09 lipca 2010, 13:20 • 3 min czytania 0 komentarzy

Napisał do nas młody dziennikarz – że ma problem, bo rzecznikowi Wisły Kraków, Ochlikowi czy Ochalikowi (jakoś tak), lekko pomieszało się w głowie. Chłopak, który zaczyna swoją dziennikarską przygodę, zrobił wywiad z Mariuszem Pawełkiem dla gazety “Tylko Piłka”. Zgodnie z jakimś chorym regulaminem – do którego stosować się mogą tylko słabi i bezjajeczni dziennikarze – wysłał tekst wywiadu do klubu. Wkrótce dostał odpowiedź: “Proszę o przesłanie rozmowy z Mariuszem także pod adres

re******@wi***.pl











. Rozmowa ta bardzo mi się nie podoba. Muszę się zastanowić, czy w ogóle pozwolić na publikację.”
A to dobre – nie wie, czy pozwolić na publikację. Panie rzeczniku kochany, a czy my możemy sobie podetrzeć tyłek, czy raczej powinniśmy najpierw pana poprosić o zgodę? Schetyna w końcu tym marszałkiem może zostać? Pytamy, bo nie widzieliśmy jeszcze pana stanowiska na ten temat. Do czego zmierzamy – niech pan się zajmie swoją pracą. Pana rolą nie jest pozwalanie na publikacje, tylko zaparzenie dziennikarzom ciepłej herbaty, przyniesienie chusteczki, jak któryś kichnie, stanie z kretyńskim uśmiechem przy bramie stadionu i mówienie: “zapraszamy ponownie”. Bo – chociaż mniemanie ma pan o sobie, jak twierdzą wszyscy w koło, niesamowite i ego wybujałe – funkcja rzecznika prasowego to funkcja służalcza. Każdy profesjonalny rzecznik na świecie wie, że do jego obowiązków należy bycie miłym, mizdrzenie się, nawet jeśli szczerze nie cierpi ani swojej pracy, ani wszystkich kręcących się w pobliżu dziennikarzy.

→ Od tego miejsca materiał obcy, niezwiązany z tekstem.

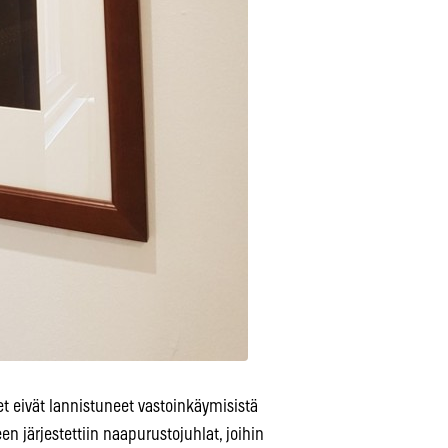
t eivät lannistuneet vastoinkäymisistä
n järjestettiin naapurustojuhlat, joihin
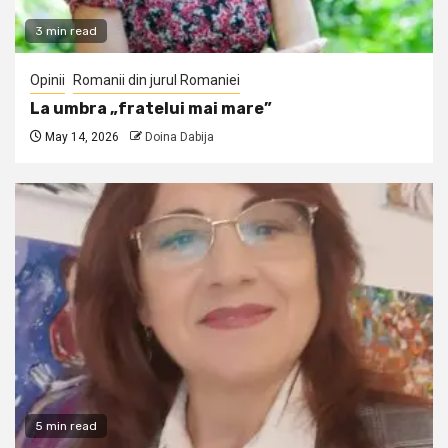
3 min read
Opinii
Romanii din jurul Romaniei
La umbra „fratelui mai mare”
May 14, 2026
Doina Dabija
5 min read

Jak się sprawa zakończyła? Ochalik w ramach “autoryzacji” wyciął wszystkie odpowiedzi, czyli – mówiąc krótko – wykasował cały wywiad. A kiedy wywiad i tak został wydrukowany, oświadczył, że ani ów dziennikarz, ani nikt z jego gazety nigdy nie wejdzie na stadion Wisły. Na koniec zapowiedział spotkanie w sądzie.

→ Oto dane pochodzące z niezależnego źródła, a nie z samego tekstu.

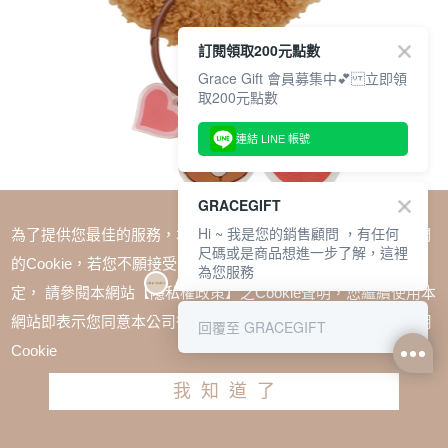
訂閱領取200元點數
Grace Gift 會員募集中💕 立即領
取200元點數
連結 LINE 帳號
GRACEGIFT
Hi ~ 我是您的銷售顧問 ，有任何
為了提供您最佳的服務，本網站會在您的電腦中放置並取用我們
尺碼或是商品想進一步了解，這裡
的Cookie，若您不願接受Cookie時應如何變更電腦的Cookie設
為您服務
定， 請參閱本網站【隱私權政策】之Cookie聲明，您繼續使用本
SALE
網站即表示您同意本公司得按本網站使用條款之Cookie聲明使用
回覆至 GRACEGIFT
Care Bears-Cupid系列 溫柔小熊愛心絨毛鑰匙圈 棕
Cookie
TWD $350
TWD $263
我知道了
加入購物車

Hmmm, to byłoby bardzo ciekawe spotkanie (chociaż oczywiście nigdy do niego nie dojdzie, bo jak ten cały rzecznik pójdzie do przełożonego i powie, że trzeba wziąć adwokata i wytoczyć “Tylko Piłce” sprawę o wydrukowanie prawdziwego wywiadu z Pawełkiem, to zostanie poproszony o zamknięcie drzwi z drugiej strony). Bardzo jesteśmy ciekawi argumentacji napuszonego pana z Wisły, zgodnie z którym paragrafem chciał zabronić publikacji wywiadu, którego sam nie udzielił. Autoryzacja – chora, postkomunistyczna pozostałość legislacyjna – jest koniecznie wówczas, gdy rozmówca wyraźnie zażąda pokazania mu treści wywiadu przed publikacją. A jeśli Mariusz Pawełek nie zażądał, to rzecznikowi nic do tego. Jeśli z kolei zażądał (ale nie zażądał), to on ma prawo do ewentualnej zmiany tekstu, a nie jakieś osoby trzecie. Jeśli do gry wchodzą osoby trzecie, to już nie jest autoryzacja, tylko cenzura.

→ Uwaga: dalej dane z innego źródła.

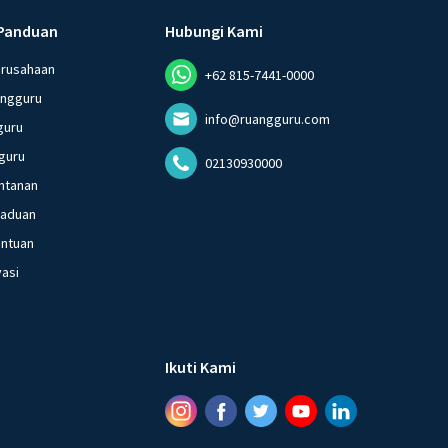
Panduan
Hubungi Kami
erusahaan
+62 815-7441-0000
angguru
info@ruangguru.com
guru
guru
02130930000
ntanan
gaduan
entuan
vasi
Ikuti Kami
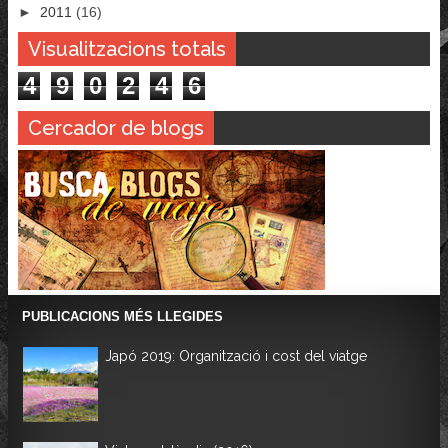
►
2011
(16)
Visualitzacions totals
4
9
0
2
4
6
Cercador de blogs
PUBLICACIONS MÉS LLEGIDES
Japó 2019: Organització i cost del viatge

Ł»eby jeszcze ten Pawełek powiedział coś naprawdę szokującego. Ale nie, ten wywiad zaczyna się od…

– Witam, jak zdrowie?
– Coraz lepiej. Kolano już nie boli, wszystko idzie ku dobremu. Pozostało jeszcze tylko kilka dni do odzyskania pełnej dyspozycji.

Reklama

Naprawdę, szokujące. Brrr.

Podsumowując – zajmij się chłopie tym, czym powinieneś. Zamiast się sadzić, zaparz herbatę. Może jakiś dziennikarz będzie chciał łyka. Jako że jesteś niespełnionym aktorem (podobno), rozumiemy, że chcesz dodać swojej funkcji odrobiny prestiżu. Ale to bez sensu, serio. Jakkolwiek następne zdanie będzie dla ciebie bolesne, przeczytaj je ze trzy razy: jesteś na samym dole drabinki. Nie umiesz tego faktu zaakceptować? Zmień pracę. I po prostu przestać wkurwiać ludzi.

PS
Poruszyliśmy ten temat, bo sytuacja powtarza się non-stop. Czy sam rzecznik potrafi wyliczyć, ilu to redakcjom zapowiedział zakaz wstępu na stadion z jakichś bezsensownych powodów? Jednej jak kiedyś odebrał akredytacje, to przez chwilę czuł się królem świata. Niestety, prezes klubu kazał mu zwrócić wejściówki dziennikarzom. Byłoby to nawet na swój sposób zabawne, gdyby nie fakt, że nie tak się buduje wizerunek klubu. Ochalik dziennikarzom Wisłę obrzydza, co może przekładać się na wydźwięk tekstów, a nie z tego jest chyba rozliczany.

Najnowsze

Komentarze

0 komentarzy

Loading...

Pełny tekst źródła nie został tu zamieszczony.